И медлить нельзя. И без того не имея никакого желания рисковать собственными полками, а теперь лишившись возможности бросить на источающие заразу московские крепости алчных литовцев, польский король и литовский великий князь с двойной настойчивостью натравливает на Москву тоже алчного крымского хана, и крымский хан, за горсть золото готовый реками чужую кровь проливать, едва успев отдышаться после конфуза под Болховом, гонит к Иоанну гонцов всё с тем же безрассудным требованием Казани и Астрахани, несмотря на то, что и польский король, и московский царь и великий князь, и сам крымский хан знают отлично, как у него коротки руки до Казани и Астрахани, а вместе с абсурдным требованием вновь ищет и вовсе нерассудительных даней. Иоанн повелевает кратко ему отписать:

«Мы, государи великие, бездельных речей говорить и слушать не хотим…»

Никогда ещё московские государи не изъяснялись этим стальным языком с татарскими ханами. Ему и этого мало. Ощутив свою возросшую и всё растущую силу, он со своей стороны прибегает к угрозам и позволяет себе говорить с заперекопьским нахалом как старший с младшим, давно на практике испытав благодатную, трезвящую, вводящую в разум силу угроз. Вот как он наставляет Алябьева, которого в крымский вертеп направляет послом:

«Если станет хан говорить: посылал я к брату своему, великому князю, гонца Мустафу с добрым делом, а князь великий велел его ограбить Андрею Щепотьеву за то, что у Андрея Сулеш взял имение в зачет наших поминков, так я велю этот грабеж Мустафе взять на тебе, – отвечать: которые поминки государь наш послал к тебе с Андреем Щепотьевым, эти поминки Андрей до тебя и довез, а Сулеш у Андрея взял рухлядь силою, Андрей бил тебе челом на Сулеша, а ты управы не дал, Андрей бил челом нашему государю, и государь велел ему за этот грабеж взять на твоем гонце: если же на мне велишь взять что силою, то государь мой велит мне взять вдвое на твоем после и вперед к тебе за то посла не пошлет никакого…»

Девлет-Гирей мнется, страсть как хочется ему достать Москвы и Казани и вдоволь насытиться чужим добром и полоном. Он прикидывает, не соединиться ли в самом деле с непокорившимися казанцами, помышляющими по скудости духа не о самостоятельности, не о свободе уже, а только о том, чтобы из-под власти московского царя и великого князя перекинуться под власть крымского хана, хоть и злодея, но все-таки своего злодея по крови и вере.

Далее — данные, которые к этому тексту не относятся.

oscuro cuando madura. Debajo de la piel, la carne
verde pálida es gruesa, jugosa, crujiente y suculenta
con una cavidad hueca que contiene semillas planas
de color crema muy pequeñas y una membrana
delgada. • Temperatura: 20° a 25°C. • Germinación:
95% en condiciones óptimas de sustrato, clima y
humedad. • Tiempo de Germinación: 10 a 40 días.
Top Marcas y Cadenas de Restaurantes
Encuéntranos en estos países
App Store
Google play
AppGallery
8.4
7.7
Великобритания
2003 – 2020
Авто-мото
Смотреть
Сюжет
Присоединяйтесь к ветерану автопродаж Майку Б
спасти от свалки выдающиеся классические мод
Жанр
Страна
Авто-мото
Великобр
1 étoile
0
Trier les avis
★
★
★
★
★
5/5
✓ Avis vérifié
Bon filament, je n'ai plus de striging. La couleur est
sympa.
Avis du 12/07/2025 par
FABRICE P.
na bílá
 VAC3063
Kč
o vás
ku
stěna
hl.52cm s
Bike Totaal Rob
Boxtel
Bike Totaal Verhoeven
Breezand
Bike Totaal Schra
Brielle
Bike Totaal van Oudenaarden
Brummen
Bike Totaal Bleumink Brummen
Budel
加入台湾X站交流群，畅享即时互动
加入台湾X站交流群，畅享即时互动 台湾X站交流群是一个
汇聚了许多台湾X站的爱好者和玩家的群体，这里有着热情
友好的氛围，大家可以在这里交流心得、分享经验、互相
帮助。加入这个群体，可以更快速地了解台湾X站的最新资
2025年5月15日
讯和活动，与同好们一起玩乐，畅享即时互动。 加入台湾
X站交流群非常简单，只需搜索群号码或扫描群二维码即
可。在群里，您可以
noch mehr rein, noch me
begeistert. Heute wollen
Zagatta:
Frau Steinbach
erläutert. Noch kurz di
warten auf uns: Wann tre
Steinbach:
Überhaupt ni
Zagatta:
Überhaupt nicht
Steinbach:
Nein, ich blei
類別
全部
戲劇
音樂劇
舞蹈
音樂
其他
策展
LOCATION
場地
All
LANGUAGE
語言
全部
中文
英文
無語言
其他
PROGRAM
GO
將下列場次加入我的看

Афанасий Нагой достойно исполняет свои обязанности представителя московского государя, которые обыкновенно совмещаются с обязанностями лазутчика. Он подкупает придворных Девлет-Гирея, соблазняет подарками торговых евреев, содержит исполнительных соглядатаев и благодаря многим глазам и многим ушам добывает достоверные сведения о намерениях оголодавших без набега татар. Одна из его новостей грозит Московскому царству многими бедами. Афанасий Нагой спешит донести, что прибыли грамоты от казанских татар и луговых черемис, в которых прежде враждующие между собой, а нынче сплотившиеся татары и черемисы просят прислать военную помощь, а во главе орды поставить ханского сына, а как орда с ханским сыном подступит к Казани, так они все отложатся от московского царя и великого князя, неизбежный итог насильственного обращения в православие, возьмут силой казанский острог, по крепостям перебьют московские гарнизоны, всё ещё малочисленные, несмотря на переселение полутора сотен опальных князей и бояр, а всего против них наберется тысяч до семидесяти мятежников. Афанасий Нагой также доносит, что присылали ногаи к хану сказать:

«Пока мы были наги и бесконны, до тех пор мы дружили царю и великому князю, а теперь мы одеты и коны: так если ты царевича в Казань с войском отпустишь, то дай нам знать, мы твоему сыну на помощь готовы…»

Ещё доносит Афанасий Нагой, что Девлет-Гирей, столько раз с уроном отбитый от южных украйн, совет держал со всеми своими сыновьями и мурзами:

«Была дума у царевичей: думали царевичи, карачеи, уланы, князья, мурзы и вся земля и придумали мириться с королем, а с тобою, государем, не мириться, помириться тебе с московским, говорили они хану, – это значит короля выдать, московский короля извоюет, Киев возьмет, станет по Днепру города ставить, и нам от него не пробыть. Взял он два юрта мусульманских, взял немцев, теперь он тебе поминки дает, чтоб короля извоевать, а когда короля извоюет, то нашему юрту от него не пробыть, он и казанцам шубы давал, но вы этим шубам не радуйтесь: после того он Казань взял…»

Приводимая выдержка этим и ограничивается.